# Chaos terminators en masse?



## Alexander_67 (May 5, 2007)

Fluff wise this is probably heresy in itself but i've seen space marine terminator armies around the place lately (especially after new dark angels with all the deathwing) and wondered would a chaos terminator army be feasible? 

They are cheaper than normal space marine terminators when bog standard at 30 pts. But they only come with the combi bolter and power weapon as standard. Its the normal pts to make them weild power fists/lightning claws plus you can only have 1 heavy weapon unless you have a 10 man squad  . They can carry icons though, which quite frankly could be cool to have mainly terminators able to summon in demons to be their meatshields. Of course you'd need troops and a Hq along side all those elites but i figure your best bet is just to take 2 noise marine squads of 5 with all their sonic devilry.

I was wondering what people thought on the subject?


----------



## LordWaffles (Jan 15, 2008)

They'd all be rediculously obnoxious to kill if given the mark of tzeentch. Not much wants to pour ap2 fire for, at the very best, a 50% chance to kill.

Also it'd be rather amusing if every single one took combi weapons and used them on the same turn.


----------



## SPYDeR13 (Dec 18, 2007)

I love massive amounts of termies. I'm plaining on taking 30-50 termies in my army (I only play Apocalypse now).:biggrin:

But in 2000-2500 pt games I don't think it's a good idea. it's just to many points in a couple squads.


----------



## Lord Sinkoran (Dec 23, 2006)

like the idea


----------



## Stormbolter88 (Dec 18, 2007)

I think its totally viable I'm putting together an army like that right now. Like you said, it does have 2 small noise marines units that work almost like devastators but can move and shoot too. For the Terminator units I am thinking one big unit of 10 terminators, 2 aspiring champs both with autocannon and lightning claw, and then the rest normal terminators, but mark of khorne for the whole unit. And then a second terminator unit of maybe 6 terminators - 1 autocannon/claw, 3 combi melta, 2 regular. And then add 3 obliterators for heavier support, it works out to around 1,500 points.


----------



## Sons of Russ (Dec 29, 2007)

Makes sense fluff-wise. Lords surround themselves with retinues of other powerful individuals. With Icons, you have an effective teleport homer for you terminators (have to check on that). They'll be even harder in 5th edition if they keep the "reserves auto-deploy by turn 4" rule....

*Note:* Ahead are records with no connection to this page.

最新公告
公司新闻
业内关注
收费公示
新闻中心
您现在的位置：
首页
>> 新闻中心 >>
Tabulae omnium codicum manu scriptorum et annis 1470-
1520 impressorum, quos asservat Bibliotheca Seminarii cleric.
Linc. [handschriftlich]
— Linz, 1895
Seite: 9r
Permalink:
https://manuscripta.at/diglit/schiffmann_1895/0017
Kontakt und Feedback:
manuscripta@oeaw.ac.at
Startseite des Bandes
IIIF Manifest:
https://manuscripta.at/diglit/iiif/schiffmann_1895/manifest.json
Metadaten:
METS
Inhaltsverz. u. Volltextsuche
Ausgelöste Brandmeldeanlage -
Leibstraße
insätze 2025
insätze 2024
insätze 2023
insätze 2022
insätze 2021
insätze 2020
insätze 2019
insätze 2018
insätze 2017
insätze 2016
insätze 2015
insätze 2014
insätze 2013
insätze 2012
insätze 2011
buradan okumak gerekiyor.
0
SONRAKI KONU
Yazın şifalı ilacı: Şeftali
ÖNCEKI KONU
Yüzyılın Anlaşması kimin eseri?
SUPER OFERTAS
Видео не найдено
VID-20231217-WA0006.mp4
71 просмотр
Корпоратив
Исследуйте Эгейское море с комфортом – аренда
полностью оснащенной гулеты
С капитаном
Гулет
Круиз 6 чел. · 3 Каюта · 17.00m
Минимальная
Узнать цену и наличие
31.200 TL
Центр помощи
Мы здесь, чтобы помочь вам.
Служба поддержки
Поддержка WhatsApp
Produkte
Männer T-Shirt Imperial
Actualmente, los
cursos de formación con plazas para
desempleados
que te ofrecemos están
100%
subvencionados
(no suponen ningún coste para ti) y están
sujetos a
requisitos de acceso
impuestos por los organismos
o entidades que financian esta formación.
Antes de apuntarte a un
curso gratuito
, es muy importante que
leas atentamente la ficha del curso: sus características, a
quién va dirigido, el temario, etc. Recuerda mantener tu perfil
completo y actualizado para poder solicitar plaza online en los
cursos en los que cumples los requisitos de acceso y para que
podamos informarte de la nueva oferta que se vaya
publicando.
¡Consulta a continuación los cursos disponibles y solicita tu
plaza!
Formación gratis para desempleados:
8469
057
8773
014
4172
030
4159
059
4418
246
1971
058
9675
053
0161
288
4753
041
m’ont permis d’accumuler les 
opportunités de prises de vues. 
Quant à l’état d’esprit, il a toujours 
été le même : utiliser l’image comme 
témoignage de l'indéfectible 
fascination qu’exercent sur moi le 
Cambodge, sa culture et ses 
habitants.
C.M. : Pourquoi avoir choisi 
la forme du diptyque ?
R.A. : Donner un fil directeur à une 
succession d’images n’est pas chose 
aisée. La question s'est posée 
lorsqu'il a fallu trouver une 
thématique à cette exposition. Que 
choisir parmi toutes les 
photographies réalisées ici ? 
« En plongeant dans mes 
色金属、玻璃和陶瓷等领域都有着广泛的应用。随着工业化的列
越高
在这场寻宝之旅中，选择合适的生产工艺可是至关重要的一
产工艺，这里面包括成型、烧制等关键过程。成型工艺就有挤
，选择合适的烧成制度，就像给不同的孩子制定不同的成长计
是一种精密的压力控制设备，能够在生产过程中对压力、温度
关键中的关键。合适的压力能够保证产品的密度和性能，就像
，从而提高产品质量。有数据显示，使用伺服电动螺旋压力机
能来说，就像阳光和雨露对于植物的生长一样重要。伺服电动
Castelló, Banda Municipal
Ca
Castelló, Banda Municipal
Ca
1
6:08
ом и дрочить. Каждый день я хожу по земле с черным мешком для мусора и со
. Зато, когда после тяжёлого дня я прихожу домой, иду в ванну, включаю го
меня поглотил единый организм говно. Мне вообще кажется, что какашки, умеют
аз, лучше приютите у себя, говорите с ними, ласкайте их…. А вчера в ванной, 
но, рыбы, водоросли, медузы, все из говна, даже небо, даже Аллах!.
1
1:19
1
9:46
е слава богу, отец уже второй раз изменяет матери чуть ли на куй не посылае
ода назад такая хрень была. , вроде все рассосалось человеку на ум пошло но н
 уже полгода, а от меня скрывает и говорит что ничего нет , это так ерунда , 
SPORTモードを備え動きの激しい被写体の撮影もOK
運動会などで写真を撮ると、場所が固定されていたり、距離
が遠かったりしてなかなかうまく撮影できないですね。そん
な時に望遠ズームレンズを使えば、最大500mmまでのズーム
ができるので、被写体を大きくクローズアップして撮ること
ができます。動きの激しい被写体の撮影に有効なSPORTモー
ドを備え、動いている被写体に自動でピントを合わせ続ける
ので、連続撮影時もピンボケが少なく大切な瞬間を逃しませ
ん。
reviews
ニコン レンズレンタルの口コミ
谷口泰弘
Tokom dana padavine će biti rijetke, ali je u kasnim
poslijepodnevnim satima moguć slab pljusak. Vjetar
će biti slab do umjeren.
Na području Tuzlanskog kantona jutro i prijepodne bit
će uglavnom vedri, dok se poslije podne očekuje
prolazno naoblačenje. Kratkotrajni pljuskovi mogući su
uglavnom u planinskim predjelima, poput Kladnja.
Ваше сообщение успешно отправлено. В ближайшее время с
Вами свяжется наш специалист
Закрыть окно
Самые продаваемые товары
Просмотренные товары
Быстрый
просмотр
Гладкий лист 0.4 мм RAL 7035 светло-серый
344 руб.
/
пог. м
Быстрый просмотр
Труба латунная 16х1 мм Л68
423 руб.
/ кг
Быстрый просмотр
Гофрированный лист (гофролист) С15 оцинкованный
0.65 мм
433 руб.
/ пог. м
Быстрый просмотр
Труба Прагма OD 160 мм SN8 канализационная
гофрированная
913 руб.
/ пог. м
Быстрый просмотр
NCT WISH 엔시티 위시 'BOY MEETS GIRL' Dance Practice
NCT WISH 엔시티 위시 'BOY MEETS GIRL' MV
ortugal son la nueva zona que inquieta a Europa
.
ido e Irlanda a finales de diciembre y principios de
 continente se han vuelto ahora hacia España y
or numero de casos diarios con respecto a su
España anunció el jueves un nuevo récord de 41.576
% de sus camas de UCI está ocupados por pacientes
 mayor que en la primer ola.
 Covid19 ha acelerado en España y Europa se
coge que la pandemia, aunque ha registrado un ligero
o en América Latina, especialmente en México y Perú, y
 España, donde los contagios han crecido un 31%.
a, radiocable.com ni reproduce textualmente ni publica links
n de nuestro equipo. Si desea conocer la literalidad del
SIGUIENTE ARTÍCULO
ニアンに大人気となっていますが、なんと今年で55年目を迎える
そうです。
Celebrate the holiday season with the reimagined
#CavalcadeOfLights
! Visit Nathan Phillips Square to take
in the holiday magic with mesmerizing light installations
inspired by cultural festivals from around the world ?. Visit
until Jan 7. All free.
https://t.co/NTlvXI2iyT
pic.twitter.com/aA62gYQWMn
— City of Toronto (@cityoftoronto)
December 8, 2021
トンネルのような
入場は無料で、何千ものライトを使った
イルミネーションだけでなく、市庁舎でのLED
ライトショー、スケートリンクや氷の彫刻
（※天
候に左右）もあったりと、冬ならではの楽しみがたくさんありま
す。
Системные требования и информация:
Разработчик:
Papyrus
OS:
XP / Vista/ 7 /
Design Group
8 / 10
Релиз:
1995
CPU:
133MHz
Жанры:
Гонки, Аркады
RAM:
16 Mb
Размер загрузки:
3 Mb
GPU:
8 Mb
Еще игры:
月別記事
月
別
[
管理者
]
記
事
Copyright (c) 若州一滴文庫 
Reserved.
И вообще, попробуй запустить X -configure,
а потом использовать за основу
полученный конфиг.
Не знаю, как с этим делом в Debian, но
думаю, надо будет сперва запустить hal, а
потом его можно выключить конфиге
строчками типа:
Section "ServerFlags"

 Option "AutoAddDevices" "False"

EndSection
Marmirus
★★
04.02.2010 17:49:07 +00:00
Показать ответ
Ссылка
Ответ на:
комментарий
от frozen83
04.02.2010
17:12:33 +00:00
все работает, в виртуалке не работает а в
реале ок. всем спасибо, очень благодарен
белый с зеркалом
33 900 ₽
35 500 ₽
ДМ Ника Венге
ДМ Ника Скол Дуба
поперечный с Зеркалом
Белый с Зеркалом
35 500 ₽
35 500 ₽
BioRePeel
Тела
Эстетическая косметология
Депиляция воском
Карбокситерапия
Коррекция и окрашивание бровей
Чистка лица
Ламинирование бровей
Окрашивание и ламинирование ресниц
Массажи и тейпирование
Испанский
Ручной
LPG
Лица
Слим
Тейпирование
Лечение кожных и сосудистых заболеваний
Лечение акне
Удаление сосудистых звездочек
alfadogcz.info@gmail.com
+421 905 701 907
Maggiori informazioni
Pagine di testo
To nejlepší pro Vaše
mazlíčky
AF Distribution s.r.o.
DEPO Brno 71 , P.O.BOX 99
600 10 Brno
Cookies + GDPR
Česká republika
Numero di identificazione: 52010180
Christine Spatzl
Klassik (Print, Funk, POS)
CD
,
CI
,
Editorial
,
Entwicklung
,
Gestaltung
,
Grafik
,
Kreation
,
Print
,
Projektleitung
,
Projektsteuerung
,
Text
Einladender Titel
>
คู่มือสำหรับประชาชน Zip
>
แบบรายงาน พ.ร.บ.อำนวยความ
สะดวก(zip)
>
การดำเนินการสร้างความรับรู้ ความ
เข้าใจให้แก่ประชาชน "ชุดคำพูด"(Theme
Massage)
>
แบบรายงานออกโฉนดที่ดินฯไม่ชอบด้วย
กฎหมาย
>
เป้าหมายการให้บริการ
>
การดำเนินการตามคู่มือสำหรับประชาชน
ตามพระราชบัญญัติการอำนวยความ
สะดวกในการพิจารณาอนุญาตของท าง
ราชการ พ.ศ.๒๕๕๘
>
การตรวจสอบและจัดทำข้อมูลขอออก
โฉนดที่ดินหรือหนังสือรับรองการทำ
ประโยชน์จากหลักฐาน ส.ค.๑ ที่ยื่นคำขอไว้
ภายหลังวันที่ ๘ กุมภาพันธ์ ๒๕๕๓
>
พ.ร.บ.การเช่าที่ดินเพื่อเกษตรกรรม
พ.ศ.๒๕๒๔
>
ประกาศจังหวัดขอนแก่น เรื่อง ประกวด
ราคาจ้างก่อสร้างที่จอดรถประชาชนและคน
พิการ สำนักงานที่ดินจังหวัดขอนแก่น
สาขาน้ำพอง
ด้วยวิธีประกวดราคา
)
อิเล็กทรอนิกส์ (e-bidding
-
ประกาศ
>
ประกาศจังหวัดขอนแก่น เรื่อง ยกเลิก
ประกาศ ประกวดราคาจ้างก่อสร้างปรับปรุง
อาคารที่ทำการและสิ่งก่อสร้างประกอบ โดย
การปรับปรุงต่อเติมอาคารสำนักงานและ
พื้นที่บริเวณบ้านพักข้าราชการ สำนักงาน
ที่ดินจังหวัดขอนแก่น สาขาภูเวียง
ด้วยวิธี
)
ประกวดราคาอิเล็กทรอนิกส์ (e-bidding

And of course it's heresy, they're _*heretics!*_


----------



## chrisman 007 (Jan 3, 2008)

If your in a non-apoc game you'll be out numbered by about 5:1, especially if your against things like guard, nids and orks.


----------



## Sons of Russ (Dec 29, 2007)

I am currently waiting to finish a game where Purepolarpanzer Ork Horde outnumbers my Space Marine 'Narc-Wing' by about 4.5:1:shok:

Fortunately, first turn shooting went 33:2 for me.

Then again, Chaos doesn't get massed stormbolters and assault cannons...


----------



## Lemartes (Dec 16, 2007)

But they get cheap Combiweapons, and are tougher, due Icons of Nurgle or Tzeentch.

Lemartes


----------



## cccp (Dec 15, 2006)

i think it could work. min troops and a cheapish termy HQ would go well with it.


----------



## The Wraithlord (Jan 1, 2007)

Actually.... it would be cool as hell to try at the least.

*The Wraithlord loads up Armybuilder to test some theories...


----------